The Fascinating Story of Riedel Tyrol Wine Glasses

Updated December 17, 2019
tops of wine glasses

The collection or Riedel Tyrol glasses were designed in honor of the Riedel company's "rebirth" in Austria some 50 years ago. While Riedel no longer makes the Tyrol glasses, you can sometimes find replacements for broken glasses online.

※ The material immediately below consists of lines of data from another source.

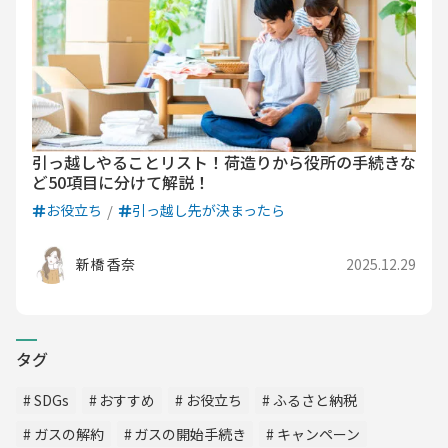
引っ越しやることリスト！荷造りから役所の手続きな
ど50項目に分けて解説！
お役立ち
引っ越し先が決まったら
新橋 香奈
2025.12.29
タグ
SDGs
おすすめ
お役立ち
ふるさと納税
ガスの解約
ガスの開始手続き
キャンペーン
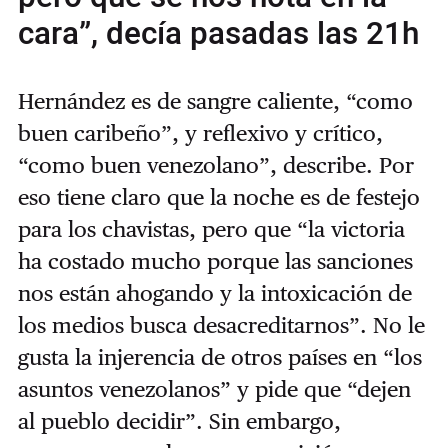
cara”, decía pasadas las 21h
Hernández es de sangre caliente, “como
buen caribeño”, y reflexivo y crítico,
“como buen venezolano”, describe. Por
eso tiene claro que la noche es de festejo
para los chavistas, pero que “la victoria
ha costado mucho porque las sanciones
nos están ahogando y la intoxicación de
los medios busca desacreditarnos”. No le
gusta la injerencia de otros países en “los
asuntos venezolanos” y pide que “dejen
al pueblo decidir”. Sin embargo,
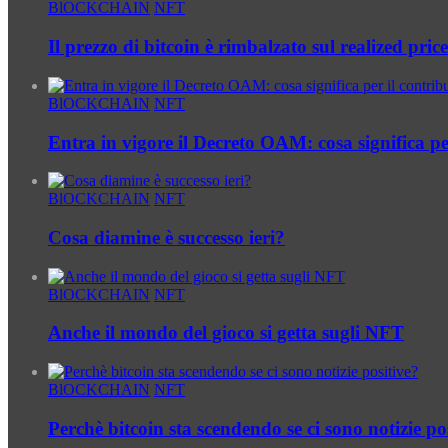
BlOCKCHAIN
NFT
Il prezzo di bitcoin è rimbalzato sul realized pric
BlOCKCHAIN
NFT
Entra in vigore il Decreto OAM: cosa significa pe
BlOCKCHAIN
NFT
Cosa diamine è successo ieri?
BlOCKCHAIN
NFT
Anche il mondo del gioco si getta sugli NFT
BlOCKCHAIN
NFT
Perchè bitcoin sta scendendo se ci sono notizie po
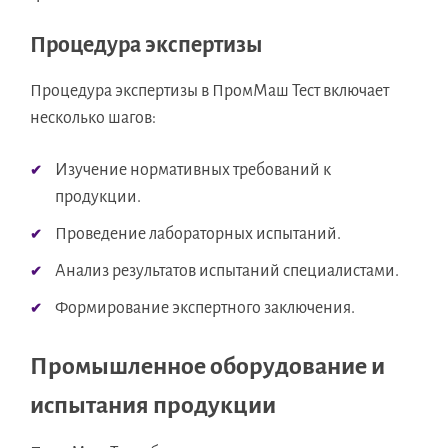
Процедура экспертизы
Процедура экспертизы в ПромМаш Тест включает
несколько шагов:
Изучение нормативных требований к
продукции.
Проведение лабораторных испытаний.
Анализ результатов испытаний специалистами.
Формирование экспертного заключения.
Промышленное оборудование и
испытания продукции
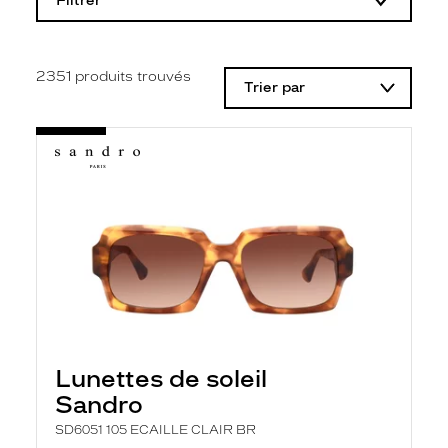
Filtrer
o
d
i
f
i
2351
produits trouvés
Trier par
c
a
t
i
o
n
d
'
u
n
f
i
l
t
r
e
l
Lunettes de soleil
a
n
Sandro
c
e
SD6051 105 ECAILLE CLAIR BR
a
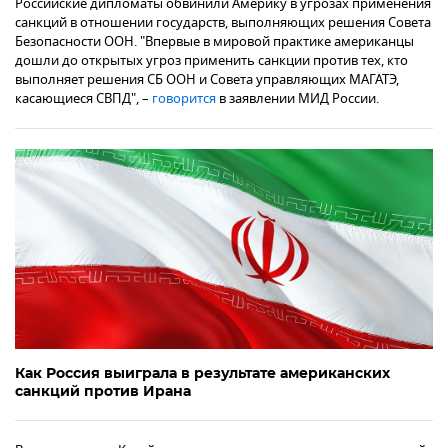
Российские дипломаты обвинили Америку в угрозах применения
санкций в отношении государств, выполняющих решения Совета
Безопасности ООН. "Впервые в мировой практике американцы
дошли до открытых угроз применить санкции против тех, кто
выполняет решения СБ ООН и Совета управляющих МАГАТЭ,
касающиеся СВПД", –
говорится
в заявлении МИД России.
Как Россия выиграла в результате американских
санкций против Ирана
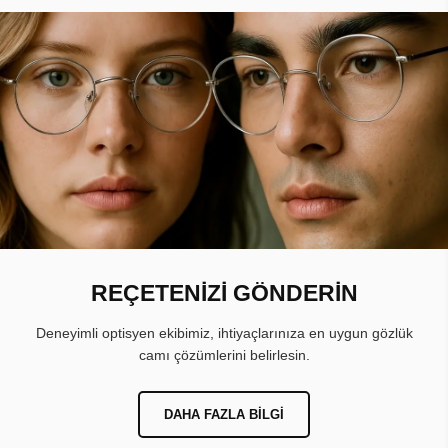
REÇETENİZİ GÖNDERİN
Deneyimli optisyen ekibimiz, ihtiyaçlarınıza en uygun gözlük
camı çözümlerini belirlesin.
DAHA FAZLA BILGI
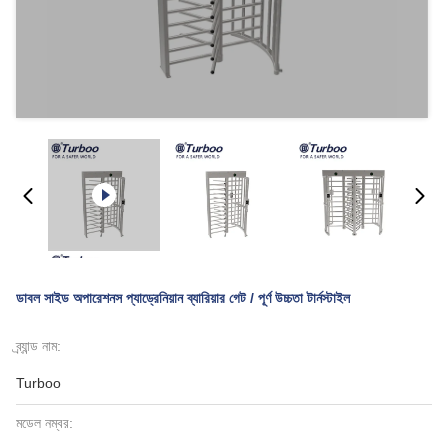
ডাবল সাইড অপারেশনস প্যাড্রেনিয়ান ব্যারিয়ার গেট / পূর্ণ উচ্চতা টার্নস্টাইল
ব্র্যান্ড নাম:
Turboo
মডেল নম্বর:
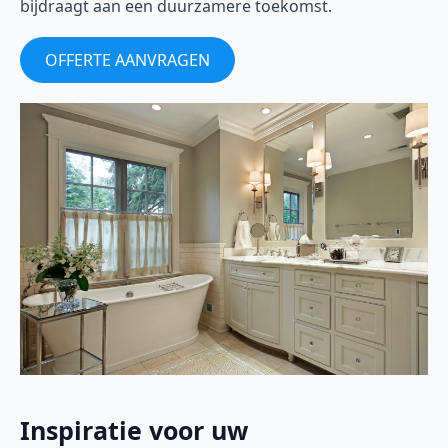
bijdraagt aan een duurzamere toekomst.
OFFERTE AANVRAGEN
Inspiratie voor uw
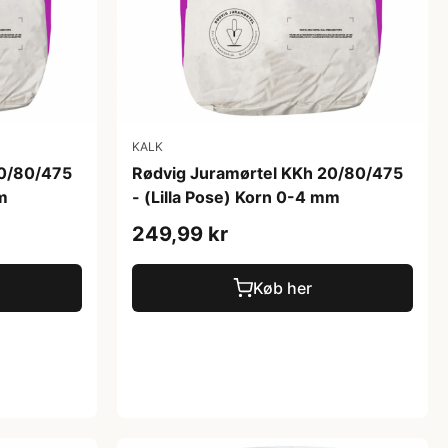
KALK
20/80/475
Rødvig Juramørtel KKh 20/80/475
mm
- (Lilla Pose) Korn 0-4 mm
249,99 kr
Køb her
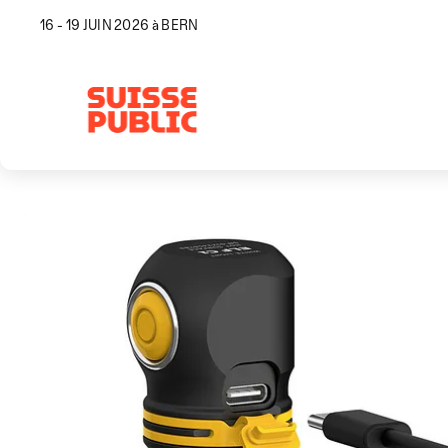
16 - 19 JUIN 2026 à BERN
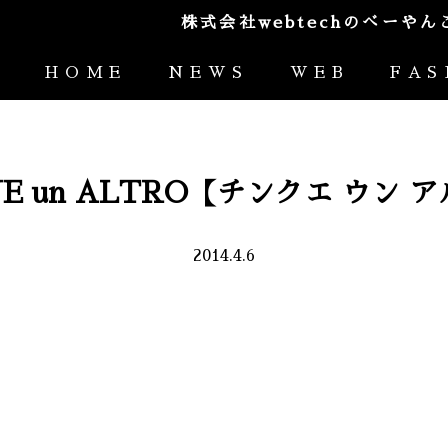
株式会社webtechのべー
HOME
NEWS
WEB
FAS
UE un ALTRO【チンクエ ウン 
2014.4.6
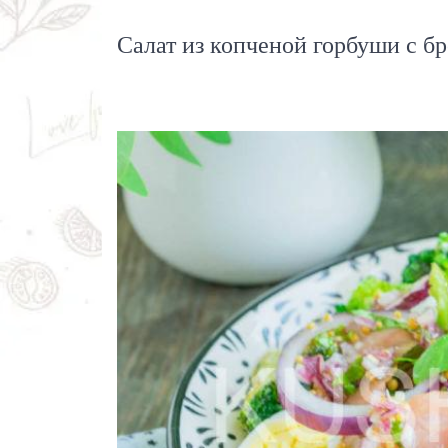
Салат из копченой горбуши с бр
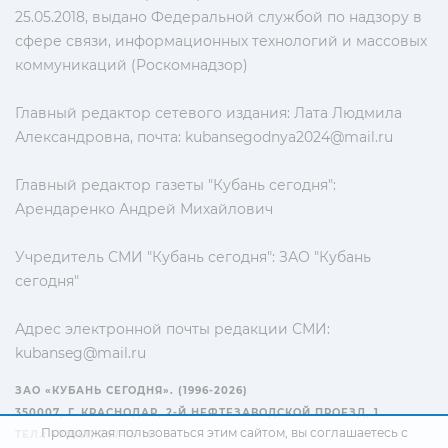
25.05.2018, выдано Федеральной службой по надзору в
сфере связи, информационных технологий и массовых
коммуникаций (Роскомнадзор)
Главный редактор сетевого издания: Лата Людмила
Александровна, почта:
kubansegodnya2024@mail.ru
Главный редактор газеты "Кубань сегодня":
Арендаренко Андрей Михайлович
Учредитель СМИ "Кубань сегодня": ЗАО "Кубань
сегодня"
Адрес электронной почты редакции СМИ:
kubanseg@mail.ru
ЗАО «КУБАНЬ СЕГОДНЯ». (1996-2026)
350007, Г. КРАСНОДАР, 2-Й НЕФТЕЗАВОДСКОЙ ПРОЕЗД, 1
Продолжая пользоваться этим сайтом, вы соглашаетесь с
ТЕЛ.: +7(861) 267-15-15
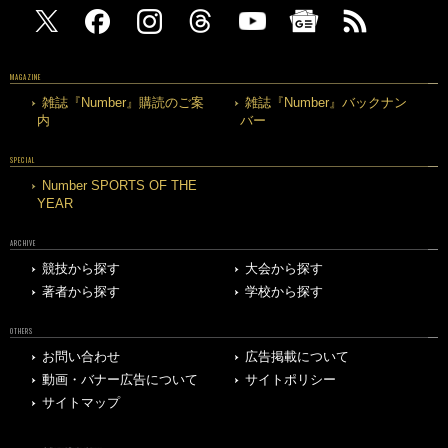
MAGAZINE
雑誌『Number』購読のご案
雑誌『Number』バックナン
内
バー
SPECIAL
Number SPORTS OF THE
YEAR
ARCHIVE
競技から探す
大会から探す
著者から探す
学校から探す
OTHERS
お問い合わせ
広告掲載について
動画・バナー広告について
サイトポリシー
サイトマップ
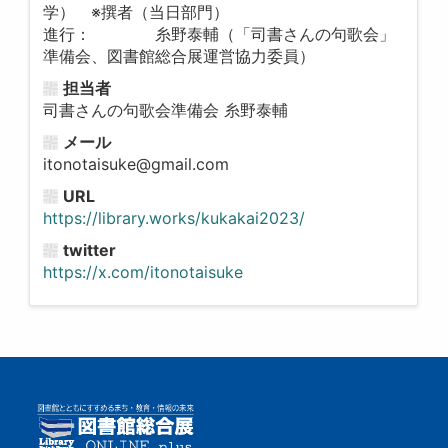
学） ※撰者（当日部門）
進行： 糸野泰輔（「司書さんの句歌会」
準備会、図書館総合展運営協力委員）
担当者
司書さんの句歌会準備会 糸野泰輔
メール
itonotaisuke@gmail.com
URL
https://library.works/kukakai2023/
twitter
https://x.com/itonotaisuke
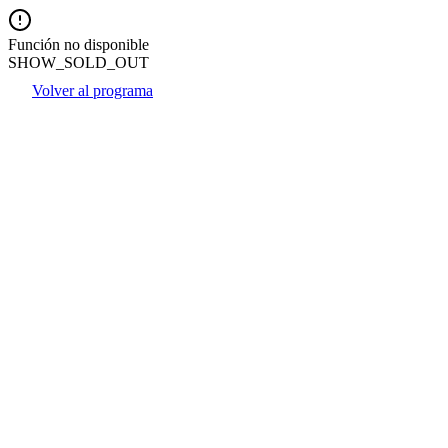
Función no disponible
SHOW_SOLD_OUT
Volver al programa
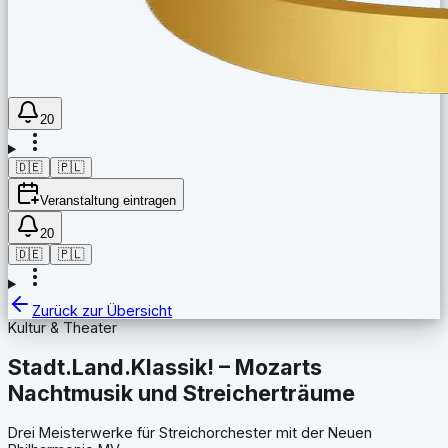
20
🇩🇪
🇵🇱
Veranstaltung eintragen
20
🇩🇪
🇵🇱
Zurück zur Übersicht
Kultur & Theater
Stadt.Land.Klassik! – Mozarts
Nachtmusik und Streicherträume
Drei Meisterwerke für Streichorchester mit der Neuen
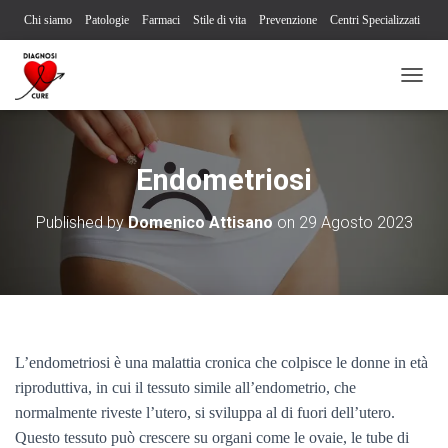
Chi siamo
Patologie
Farmaci
Stile di vita
Prevenzione
Centri Specializzati
Associazioni Pazienti
Società Scientifiche
Contatti
Iscriviti alla newsletter
N
Segnalazione reazione avversa
A
V
I
G
Endometriosi
A
Z
Published by
Domenico Attisano
on
29 Agosto 2023
I
O
N
E
T
O
G
G
L’endometriosi è una malattia cronica che colpisce le donne in età
L
riproduttiva, in cui il tessuto simile all’endometrio, che
E
normalmente riveste l’utero, si sviluppa al di fuori dell’utero.
Questo tessuto può crescere su organi come le ovaie, le tube di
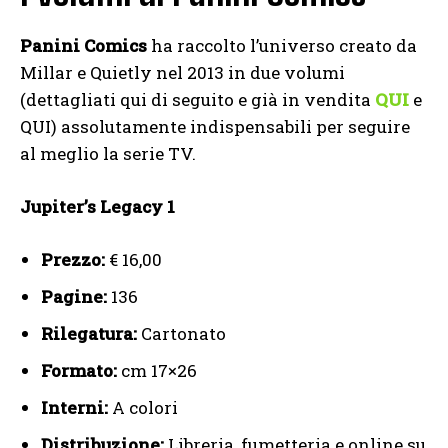
Panini
Comics
ha raccolto l’universo creato da
Millar e Quietly nel 2013 in due volumi
(dettagliati qui di seguito e già in vendita
QUI
e
QUI) assolutamente indispensabili per seguire
al meglio la serie TV.
Jupiter’s Legacy 1
Prezzo:
€ 16,00
Pagine:
136
Rilegatura:
Cartonato
Formato:
cm 17×26
Interni:
A colori
Distribuzione:
Libreria, fumetteria e online su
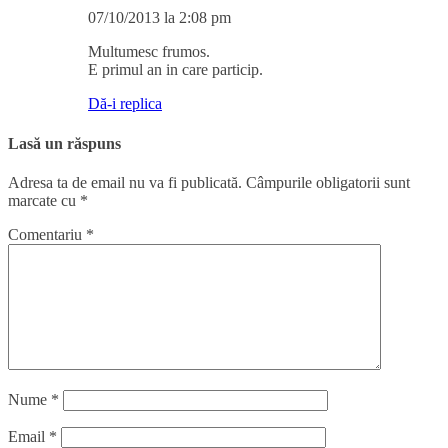
07/10/2013 la 2:08 pm
Multumesc frumos.
E primul an in care particip.
Dă-i replica
Lasă un răspuns
Adresa ta de email nu va fi publicată.
Câmpurile obligatorii sunt
marcate cu
*
Comentariu
*
Nume
*
Email
*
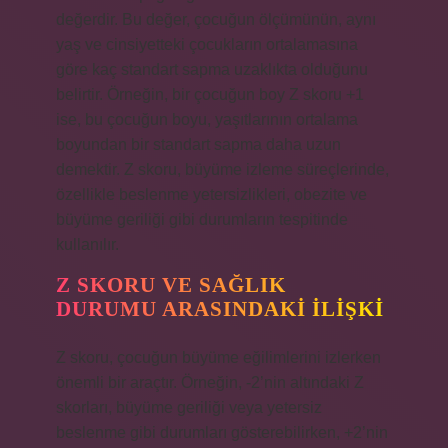
değerdir. Bu değer, çocuğun ölçümünün, aynı
yaş ve cinsiyetteki çocukların ortalamasına
göre kaç standart sapma uzaklıkta olduğunu
belirtir. Örneğin, bir çocuğun boy Z skoru +1
ise, bu çocuğun boyu, yaşıtlarının ortalama
boyundan bir standart sapma daha uzun
demektir. Z skoru, büyüme izleme süreçlerinde,
özellikle beslenme yetersizlikleri, obezite ve
büyüme geriliği gibi durumların tespitinde
kullanılır.
Z SKORU VE SAĞLIK
DURUMU ARASINDAKI İLIŞKI
Z skoru, çocuğun büyüme eğilimlerini izlerken
önemli bir araçtır. Örneğin, -2’nin altındaki Z
skorları, büyüme geriliği veya yetersiz
beslenme gibi durumları gösterebilirken, +2’nin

Replacing Riedel Tyrol Glasses

It's getting more difficult to find Riedel Tyrol glasses if you break yours. However, you can find replacements in a few spots including at Replacements, LTD and possibly on secondary markets such as eBay. However, the glasses are becoming increasingly difficult to find, so if you break several, it may be time to consider buying a different set of wine glasses.

The History of Riedel

The history of Riedel, spanning many generations, begins in the 1700's with Johan Christoph Riedel. While traveling as a glass trader, Johan Christoph was murdered by criminals who thought he was carrying a lot of money. It wasn't until the mid 1700's when Johan Christoph's grandson, Johann Leopold, established what is considered the "modern" Riedel Glassworks.

The company experienced many successes and failures throughout eight family generations until the Russians invaded Czechoslovakia (now known as the Czech Republic) in 1945. The company, and the Riedel family fortune, was taken by the state. Walter, the head of the Riedel company at the time, was arrested by the Russians shortly after and sentenced to work for five years in Eastern Siberia. After he completed his five year sentence, he attempted to flee the country, but was arrested once again by the Russians under the charge of being a spy and was sentenced to 25 years in prison.

After the death of Joseph Stalin, German chancellor Konrad Adenauer rallied on behalf of the "prisoners of war" and as a result of his efforts, Walter Riedel was released from prison and able to return home.

Riedel's Rebirth

While his grandfather was serving his sentence in Russia, Claus Riedel escaped the communist rule in the Czech Republic, leaving his home country for Austria. Upon hearing that Claus was in their village, the Swarovskis met him and welcomed Claus into their family. The Swarovskis had a strong relationship with the Riedels, as it was Claus' great-grandfather, Josef that taught the family the art of glass making.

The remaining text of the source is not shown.